Artinya otoritas ini pada akhirnya takubahnya dengan lembaga pemerintah (eksekutif) lainnya, padahal salah satu mandat utamanya adalah memastikan kepatuhan kementerian/lembaga yang lain terhadap UU PDP, sekaligus memberikan sanksi jika institusi pemerintah tersebut melakukan pelanggaran.

Pertanyaan besarnya, kata Wahyudi, apakah mungkin satu institusi pemerintah memberikan sanksi pada institusi pemerintah yang lain? Belum lagi UU PDP juga seperti memberikan cek kosong pada Presiden, tidak secara detail mengatur perihal kedudukan dan struktur kelembagaan otoritas ini, sehingga ‘kekuatan’ dari otoritas yang dibentuk akan sangat tergantung pada ‘niat baik’ Presiden yang akan merumuskannya.
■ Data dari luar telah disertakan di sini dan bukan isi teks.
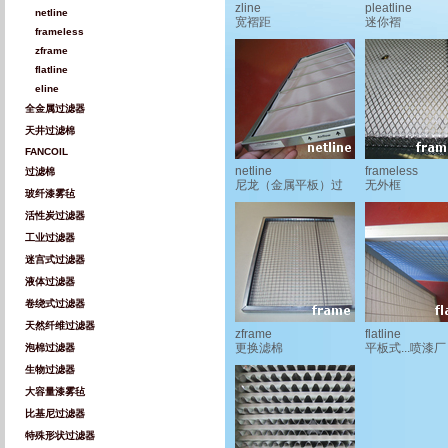
zline
pleatline
netline
宽褶距
迷你褶
frameless
zframe
flatline
eline
全金属过滤器
天井过滤棉
FANCOIL
netline
frameless
过滤棉
尼龙（金属平板）过
无外框
玻纤漆雾毡
滤网
活性炭过滤器
工业过滤器
迷宫式过滤器
液体过滤器
卷绕式过滤器
天然纤维过滤器
zframe
flatline
更换滤棉
平板式...喷漆厂
泡棉过滤器
生物过滤器
大容量漆雾毡
比基尼过滤器
特殊形状过滤器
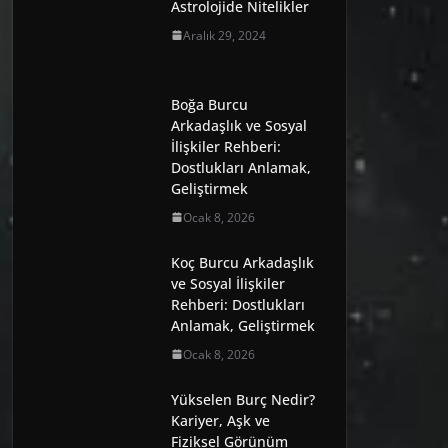
Astrolojide Nitelikler
Aralık 29, 2024
Boğa Burcu
Arkadaşlık ve Sosyal
İlişkiler Rehberi:
Dostlukları Anlamak,
Geliştirmek
Ocak 8, 2026
Koç Burcu Arkadaşlık
ve Sosyal İlişkiler
Rehberi: Dostlukları
Anlamak, Geliştirmek
Ocak 8, 2026
Yükselen Burç Nedir?
Kariyer, Aşk ve
Fiziksel Görünüm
Wahyudi  menyebutkan kondisi tersebut makin problematis dengan ‘ketidaksetaraan’ rumusan sanksi yang dapat diterapkan terhadap sektor publik dan sektor privat, ketika melakukan pelanggaran. Bila melakukan pelanggaran, sektor publik hanya mungkin dikenakan sanksi administrasi (Pasal 57 ayat (2)), sedangkan sektor privat selain dapat dikenakan sanksi administrasi, juga dapat diancam denda administrasi sampai dengan 2 persen dari total pendapatan tahunan (Pasal 57 ayat (3)), bahkan dapat dikenakan hukuman pidana denda mengacu pada Pasal 67, 68, 69, 70.

Dengan rumusan demikian, kata dia, meski disebutkan undang-undang ini berlaku  mengikat bagi sektor publik dan privat, dalam kapasitas yang sama sebagai pengendali/pemroses data, namun dalam penerapannya, akan lebih bertaji pada korporasi, tumpul terhadap badan publik. 

Risiko over-criminalisation juga mengemuka dari berlakunya undang-undang ini, khususnya akibat kelenturan rumusan Pasal 65 ayat (2) jo. Pasal 67 ayat (2), yang pada intinya mengancam pidana terhadap seseorang (individu atau korporasi), yang mengungkapkan data pribadi bukan miliknya secara melawan hukum.